Directions for this task. Nothing but the records beneath, reproduced exactly, should appear in the answer.

Supplied material.
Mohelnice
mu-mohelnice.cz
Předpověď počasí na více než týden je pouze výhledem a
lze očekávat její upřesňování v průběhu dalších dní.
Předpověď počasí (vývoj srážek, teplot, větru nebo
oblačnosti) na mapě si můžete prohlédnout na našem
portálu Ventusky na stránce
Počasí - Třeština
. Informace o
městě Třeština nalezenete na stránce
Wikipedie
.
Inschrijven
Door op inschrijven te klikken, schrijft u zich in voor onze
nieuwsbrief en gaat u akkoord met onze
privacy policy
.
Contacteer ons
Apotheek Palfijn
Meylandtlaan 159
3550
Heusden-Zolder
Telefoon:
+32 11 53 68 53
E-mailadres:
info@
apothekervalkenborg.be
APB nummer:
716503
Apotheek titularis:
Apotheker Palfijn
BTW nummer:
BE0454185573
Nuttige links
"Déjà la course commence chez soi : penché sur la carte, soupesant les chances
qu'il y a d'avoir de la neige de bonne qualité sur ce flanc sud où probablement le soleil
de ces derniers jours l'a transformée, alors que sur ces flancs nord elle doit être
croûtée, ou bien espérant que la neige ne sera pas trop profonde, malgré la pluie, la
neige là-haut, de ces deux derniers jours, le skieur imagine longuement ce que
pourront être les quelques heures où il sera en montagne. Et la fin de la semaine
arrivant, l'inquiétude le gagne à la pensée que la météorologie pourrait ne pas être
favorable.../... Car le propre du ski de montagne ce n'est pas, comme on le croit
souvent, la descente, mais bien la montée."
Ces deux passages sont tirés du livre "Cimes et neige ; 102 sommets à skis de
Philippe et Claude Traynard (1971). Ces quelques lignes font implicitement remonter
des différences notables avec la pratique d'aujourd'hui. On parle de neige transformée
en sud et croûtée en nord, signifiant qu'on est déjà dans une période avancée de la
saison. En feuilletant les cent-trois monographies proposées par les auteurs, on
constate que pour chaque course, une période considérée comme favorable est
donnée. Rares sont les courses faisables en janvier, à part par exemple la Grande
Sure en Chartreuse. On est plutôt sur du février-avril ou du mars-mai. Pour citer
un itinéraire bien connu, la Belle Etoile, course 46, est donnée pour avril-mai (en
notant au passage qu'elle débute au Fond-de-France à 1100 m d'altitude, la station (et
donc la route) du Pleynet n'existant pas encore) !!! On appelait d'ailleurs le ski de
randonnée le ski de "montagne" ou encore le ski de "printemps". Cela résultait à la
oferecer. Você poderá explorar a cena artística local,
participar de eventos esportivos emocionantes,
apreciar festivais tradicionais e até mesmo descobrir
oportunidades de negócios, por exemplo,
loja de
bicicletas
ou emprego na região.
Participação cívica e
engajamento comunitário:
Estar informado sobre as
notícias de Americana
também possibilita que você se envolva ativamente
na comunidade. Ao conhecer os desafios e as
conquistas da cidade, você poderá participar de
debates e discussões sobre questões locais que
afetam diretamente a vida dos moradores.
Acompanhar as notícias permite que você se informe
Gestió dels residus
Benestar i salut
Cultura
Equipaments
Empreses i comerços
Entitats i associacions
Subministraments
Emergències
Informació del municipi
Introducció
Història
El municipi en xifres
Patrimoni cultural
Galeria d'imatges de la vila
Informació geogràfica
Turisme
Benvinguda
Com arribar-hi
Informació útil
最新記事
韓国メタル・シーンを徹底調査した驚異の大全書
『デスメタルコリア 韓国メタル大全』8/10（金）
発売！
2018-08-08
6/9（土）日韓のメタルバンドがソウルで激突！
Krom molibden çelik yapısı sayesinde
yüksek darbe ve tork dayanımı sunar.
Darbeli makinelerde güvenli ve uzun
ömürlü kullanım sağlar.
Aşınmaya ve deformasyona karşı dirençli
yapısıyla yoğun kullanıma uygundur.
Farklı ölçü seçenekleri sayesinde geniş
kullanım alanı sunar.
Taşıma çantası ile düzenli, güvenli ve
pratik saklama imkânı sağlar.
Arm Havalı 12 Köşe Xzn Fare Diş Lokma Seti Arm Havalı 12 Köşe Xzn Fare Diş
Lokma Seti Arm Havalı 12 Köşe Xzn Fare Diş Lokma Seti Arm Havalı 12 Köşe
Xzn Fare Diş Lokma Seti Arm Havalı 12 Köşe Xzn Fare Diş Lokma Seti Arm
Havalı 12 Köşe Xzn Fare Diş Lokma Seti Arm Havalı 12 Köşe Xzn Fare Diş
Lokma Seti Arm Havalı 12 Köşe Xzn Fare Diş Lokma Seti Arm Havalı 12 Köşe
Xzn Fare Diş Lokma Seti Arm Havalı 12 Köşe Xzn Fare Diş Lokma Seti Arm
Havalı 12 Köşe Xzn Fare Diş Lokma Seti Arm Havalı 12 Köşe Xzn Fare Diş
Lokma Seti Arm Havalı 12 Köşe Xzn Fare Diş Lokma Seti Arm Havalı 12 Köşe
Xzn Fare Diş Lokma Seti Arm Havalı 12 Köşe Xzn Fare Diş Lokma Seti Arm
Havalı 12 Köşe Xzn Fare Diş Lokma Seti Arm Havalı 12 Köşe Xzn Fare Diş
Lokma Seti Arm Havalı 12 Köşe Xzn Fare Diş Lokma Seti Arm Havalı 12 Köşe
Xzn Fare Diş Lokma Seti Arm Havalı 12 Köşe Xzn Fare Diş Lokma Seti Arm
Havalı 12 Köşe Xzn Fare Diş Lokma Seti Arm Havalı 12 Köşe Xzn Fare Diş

Problem solution.
Mohelnice
mu-mohelnice.cz
Předpověď počasí na více než týden je pouze výhledem a
lze očekávat její upřesňování v průběhu dalších dní.
Předpověď počasí (vývoj srážek, teplot, větru nebo
oblačnosti) na mapě si můžete prohlédnout na našem
portálu Ventusky na stránce
Počasí - Třeština
. Informace o
městě Třeština nalezenete na stránce
Wikipedie
.
Inschrijven
Door op inschrijven te klikken, schrijft u zich in voor onze
nieuwsbrief en gaat u akkoord met onze
privacy policy
.
Contacteer ons
Apotheek Palfijn
Meylandtlaan 159
3550
Heusden-Zolder
Telefoon:
+32 11 53 68 53
E-mailadres:
info@
apothekervalkenborg.be
APB nummer:
716503
Apotheek titularis:
Apotheker Palfijn
BTW nummer:
BE0454185573
Nuttige links
"Déjà la course commence chez soi : penché sur la carte, soupesant les chances
qu'il y a d'avoir de la neige de bonne qualité sur ce flanc sud où probablement le soleil
de ces derniers jours l'a transformée, alors que sur ces flancs nord elle doit être
croûtée, ou bien espérant que la neige ne sera pas trop profonde, malgré la pluie, la
neige là-haut, de ces deux derniers jours, le skieur imagine longuement ce que
pourront être les quelques heures où il sera en montagne. Et la fin de la semaine
arrivant, l'inquiétude le gagne à la pensée que la météorologie pourrait ne pas être
favorable.../... Car le propre du ski de montagne ce n'est pas, comme on le croit
souvent, la descente, mais bien la montée."
Ces deux passages sont tirés du livre "Cimes et neige ; 102 sommets à skis de
Philippe et Claude Traynard (1971). Ces quelques lignes font implicitement remonter
des différences notables avec la pratique d'aujourd'hui. On parle de neige transformée
en sud et croûtée en nord, signifiant qu'on est déjà dans une période avancée de la
saison. En feuilletant les cent-trois monographies proposées par les auteurs, on
constate que pour chaque course, une période considérée comme favorable est
donnée. Rares sont les courses faisables en janvier, à part par exemple la Grande
Sure en Chartreuse. On est plutôt sur du février-avril ou du mars-mai. Pour citer
un itinéraire bien connu, la Belle Etoile, course 46, est donnée pour avril-mai (en
notant au passage qu'elle débute au Fond-de-France à 1100 m d'altitude, la station (et
donc la route) du Pleynet n'existant pas encore) !!! On appelait d'ailleurs le ski de
randonnée le ski de "montagne" ou encore le ski de "printemps". Cela résultait à la
oferecer. Você poderá explorar a cena artística local,
participar de eventos esportivos emocionantes,
apreciar festivais tradicionais e até mesmo descobrir
oportunidades de negócios, por exemplo,
loja de
bicicletas
ou emprego na região.
Participação cívica e
engajamento comunitário:
Estar informado sobre as
notícias de Americana
também possibilita que você se envolva ativamente
na comunidade. Ao conhecer os desafios e as
conquistas da cidade, você poderá participar de
debates e discussões sobre questões locais que
afetam diretamente a vida dos moradores.
Acompanhar as notícias permite que você se informe
Gestió dels residus
Benestar i salut
Cultura
Equipaments
Empreses i comerços
Entitats i associacions
Subministraments
Emergències
Informació del municipi
Introducció
Història
El municipi en xifres
Patrimoni cultural
Galeria d'imatges de la vila
Informació geogràfica
Turisme
Benvinguda
Com arribar-hi
Informació útil
最新記事
韓国メタル・シーンを徹底調査した驚異の大全書
『デスメタルコリア 韓国メタル大全』8/10（金）
発売！
2018-08-08
6/9（土）日韓のメタルバンドがソウルで激突！
Krom molibden çelik yapısı sayesinde
yüksek darbe ve tork dayanımı sunar.
Darbeli makinelerde güvenli ve uzun
ömürlü kullanım sağlar.
Aşınmaya ve deformasyona karşı dirençli
yapısıyla yoğun kullanıma uygundur.
Farklı ölçü seçenekleri sayesinde geniş
kullanım alanı sunar.
Taşıma çantası ile düzenli, güvenli ve
pratik saklama imkânı sağlar.
Arm Havalı 12 Köşe Xzn Fare Diş Lokma Seti Arm Havalı 12 Köşe Xzn Fare Diş
Lokma Seti Arm Havalı 12 Köşe Xzn Fare Diş Lokma Seti Arm Havalı 12 Köşe
Xzn Fare Diş Lokma Seti Arm Havalı 12 Köşe Xzn Fare Diş Lokma Seti Arm
Havalı 12 Köşe Xzn Fare Diş Lokma Seti Arm Havalı 12 Köşe Xzn Fare Diş
Lokma Seti Arm Havalı 12 Köşe Xzn Fare Diş Lokma Seti Arm Havalı 12 Köşe
Xzn Fare Diş Lokma Seti Arm Havalı 12 Köşe Xzn Fare Diş Lokma Seti Arm
Havalı 12 Köşe Xzn Fare Diş Lokma Seti Arm Havalı 12 Köşe Xzn Fare Diş
Lokma Seti Arm Havalı 12 Köşe Xzn Fare Diş Lokma Seti Arm Havalı 12 Köşe
Xzn Fare Diş Lokma Seti Arm Havalı 12 Köşe Xzn Fare Diş Lokma Seti Arm
Havalı 12 Köşe Xzn Fare Diş Lokma Seti Arm Havalı 12 Köşe Xzn Fare Diş
Lokma Seti Arm Havalı 12 Köşe Xzn Fare Diş Lokma Seti Arm Havalı 12 Köşe
Xzn Fare Diş Lokma Seti Arm Havalı 12 Köşe Xzn Fare Diş Lokma Seti Arm
Havalı 12 Köşe Xzn Fare Diş Lokma Seti Arm Havalı 12 Köşe Xzn Fare Diş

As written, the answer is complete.